FEMINIST
- Front cover of the International No. 2 issue
- Executive Editors: Ikuko Atsumi & Diane L. Simpson
- First issue: 1977
- Country: Japan, United States, Netherlands
- Based in: Tokyo, Japan; New York City, U.S.; Los Angeles, U.S. Amersfoort, Netherlands
- Language: Japanese, English

= Feminist: Japan =

Feminist bi-monthly magazine established in Tokyo, Japan

Feminist: Japan or FEMINIST was a Japanese feminist bi-monthly magazine established in Tokyo, in 1977. Led by Ikuko Atsumi and a group of academic women, the journal aimed to make women's voices heard and to promote women's studies, which was not yet a part of the curriculum in Japanese universities. The magazine covered topics and themes such as women and language, media, motherhood, arts, and power.

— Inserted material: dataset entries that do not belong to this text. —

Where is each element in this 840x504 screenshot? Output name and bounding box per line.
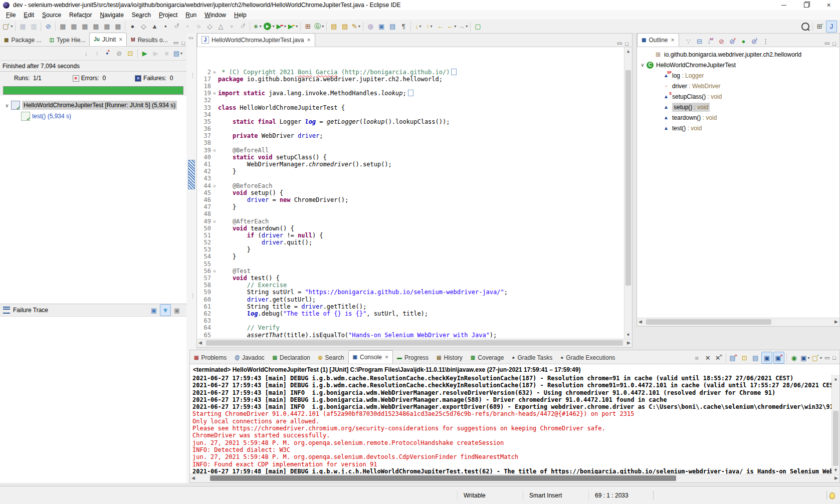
menu-source[interactable]: Source — [38, 11, 65, 19]
fold-marker-icon[interactable]: ⊖ — [211, 147, 218, 154]
remove-launch-icon[interactable]: ✕ — [703, 352, 713, 363]
outline-item-helloworldchromejupitertest[interactable]: ∨CHelloWorldChromeJupiterTest — [637, 60, 839, 70]
marker-triangle2-icon[interactable]: △ — [216, 21, 226, 32]
compare-layered-icon[interactable]: ▣ — [172, 305, 182, 316]
tab-close-icon[interactable]: × — [307, 37, 311, 44]
coverage-run-icon[interactable]: ▶▂▾ — [276, 21, 286, 32]
maximize-outline-icon[interactable]: □ — [832, 41, 836, 47]
minimize-editor-icon[interactable]: ▭ — [617, 40, 622, 47]
show-skipped-icon[interactable]: ⊘ — [114, 48, 124, 59]
tab-javadoc[interactable]: @Javadoc — [231, 351, 268, 364]
rerun-failed-icon[interactable]: ▶ — [151, 48, 161, 59]
terminate-icon[interactable]: ■ — [692, 352, 702, 363]
tab-console[interactable]: ▣Console× — [348, 350, 393, 364]
maximize-console-icon[interactable]: □ — [832, 355, 836, 361]
mark-occurrences-icon[interactable]: ✎▾ — [351, 21, 361, 32]
prev-annotation-icon[interactable]: ↑▾ — [424, 21, 434, 32]
tab-problems[interactable]: ▤Problems — [190, 351, 231, 364]
fold-marker-icon[interactable]: ⊕ — [211, 69, 218, 76]
console-hscroll-thumb[interactable] — [210, 475, 676, 481]
back-icon[interactable]: ←▾ — [446, 21, 457, 32]
console-scroll-right-icon[interactable]: ▶ — [834, 475, 838, 480]
hide-static-icon[interactable]: ⊘s — [728, 36, 738, 47]
menu-search[interactable]: Search — [128, 11, 155, 19]
show-on-stdout-icon[interactable]: ▣ — [761, 352, 772, 364]
console-scroll-lock-icon[interactable]: ⊡ — [739, 352, 749, 363]
compare-result-icon[interactable]: ▣ — [149, 305, 159, 316]
menu-window[interactable]: Window — [200, 11, 230, 19]
word-wrap-icon[interactable]: ▤ — [750, 352, 760, 363]
failure-trace-menu-icon[interactable] — [3, 307, 10, 314]
console-scroll-left-icon[interactable]: ◀ — [191, 475, 195, 480]
tab-progress[interactable]: ▬Progress — [393, 351, 433, 364]
outline-item-setup[interactable]: ▲setup() : void — [637, 102, 839, 112]
tab-search[interactable]: ◎Search — [314, 351, 348, 364]
scroll-right-icon[interactable]: ▶ — [627, 340, 631, 345]
tip-lamp-icon[interactable] — [829, 492, 835, 499]
tab-gradle-tasks[interactable]: ●Gradle Tasks — [508, 351, 556, 364]
show-failures-only-icon[interactable]: ▪✕ — [103, 48, 113, 59]
marker-diamond2-icon[interactable]: ◇ — [204, 21, 215, 32]
marker-dot2-icon[interactable]: ◦ — [182, 21, 192, 32]
tab-junit[interactable]: JuJUnit× — [89, 33, 127, 46]
tab-package[interactable]: ▦Package ... — [0, 34, 46, 46]
failure-trace-body[interactable] — [0, 317, 186, 483]
marker-triangle-icon[interactable]: ▲ — [149, 21, 159, 32]
grid-icon-4[interactable]: ▩ — [91, 21, 101, 32]
new-editor-window-icon[interactable]: ▢ — [473, 21, 483, 32]
rerun-test-icon[interactable]: ▶ — [140, 48, 150, 59]
fold-marker-icon[interactable]: ⊕ — [211, 90, 218, 97]
display-console-icon[interactable]: ▣▾ — [800, 352, 810, 363]
tab-close-icon[interactable]: × — [385, 354, 388, 361]
drag-handle2-icon[interactable]: ⋮ — [190, 293, 195, 299]
stop-test-icon[interactable]: ■ — [162, 48, 172, 59]
skip-breakpoints-icon[interactable]: ⊘ — [43, 21, 53, 32]
console-horizontal-scrollbar[interactable]: ◀ ▶ — [190, 474, 839, 482]
run-icon[interactable]: ▶▾ — [263, 21, 275, 32]
menu-refactor[interactable]: Refactor — [65, 11, 96, 19]
outline-item-setupclass[interactable]: ▲SsetupClass() : void — [637, 91, 839, 102]
outline-scroll-left-icon[interactable]: ◀ — [639, 319, 642, 324]
tab-type-hie[interactable]: ◫Type Hie... — [46, 34, 90, 46]
java-perspective-icon[interactable]: J — [826, 21, 837, 33]
hide-non-public-icon[interactable]: ● — [739, 36, 749, 47]
drag-handle-icon[interactable]: ⋮ — [190, 72, 195, 79]
outline-hscroll-thumb[interactable] — [646, 319, 771, 325]
pin-console-icon[interactable]: ◉ — [789, 352, 799, 363]
tab-history[interactable]: ▤History — [433, 351, 467, 364]
marker-script-icon[interactable]: ○s — [171, 21, 181, 32]
restore-view-icon[interactable]: ▭ — [188, 35, 193, 41]
outline-view-menu-icon[interactable]: ⋮ — [761, 36, 771, 47]
marker-circle-icon[interactable]: ○ — [193, 21, 203, 32]
save-all-icon[interactable]: ▥ — [29, 21, 39, 32]
tab-coverage[interactable]: ▥Coverage — [467, 351, 508, 364]
grid-icon-1[interactable]: ▩ — [58, 21, 68, 32]
tab-results-o[interactable]: MResults o... — [127, 34, 171, 46]
fold-marker-icon[interactable]: ⊖ — [211, 182, 218, 189]
show-whitespace-icon[interactable]: ¶ — [398, 21, 408, 32]
next-annotation-icon[interactable]: ↓▾ — [413, 21, 423, 32]
outline-item-log[interactable]: ▲SFlog : Logger — [637, 70, 839, 81]
editor-hscroll-thumb[interactable] — [206, 340, 623, 346]
forward-icon[interactable]: →▾ — [458, 21, 468, 32]
sort-icon[interactable]: ↓az — [706, 36, 716, 47]
maximize-view-icon[interactable]: □ — [181, 40, 185, 46]
menu-file[interactable]: File — [2, 11, 20, 19]
scroll-up-icon[interactable]: ▲ — [624, 48, 632, 55]
minimize-console-icon[interactable]: ▭ — [824, 355, 829, 361]
marker-diamond-icon[interactable]: ◇ — [138, 21, 148, 32]
previous-failure-icon[interactable]: ↑ — [92, 48, 102, 59]
scroll-down-icon[interactable]: ▼ — [624, 331, 632, 338]
marker-script2-icon[interactable]: ○s — [238, 21, 248, 32]
show-on-stderr-icon[interactable]: ▣✕ — [773, 352, 784, 364]
save-icon[interactable]: ▦ — [18, 21, 28, 32]
menu-edit[interactable]: Edit — [20, 11, 38, 19]
outline-scroll-right-icon[interactable]: ▶ — [834, 319, 838, 324]
close-button[interactable]: × — [817, 0, 840, 10]
tab-declaration[interactable]: ▤Declaration — [269, 351, 314, 364]
clear-console-icon[interactable]: ▤✕ — [728, 352, 738, 363]
new-wizard-icon[interactable]: ▢+▾ — [2, 21, 13, 32]
outline-item-driver[interactable]: ▫driver : WebDriver — [637, 81, 839, 91]
open-console-icon[interactable]: ▢+▾ — [811, 352, 822, 363]
console-scroll-down-icon[interactable]: ▼ — [832, 466, 839, 473]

FEMINIST was first published by Boku-shin-sha, Tokyo, during late summer 1977. Due to the first issue's "outstanding graphic appeal", "unflinching content" and commercial success, the magazine ventured internationally and released its second issue in New York City under the name Feminist: Japan in spring 1978. The executive editors of the international issue were Atsumi and Diane L. Simpson. Feminist: Japan was published internationally and had offices in New York City, Los Angeles, and Amersfoort in the Netherlands.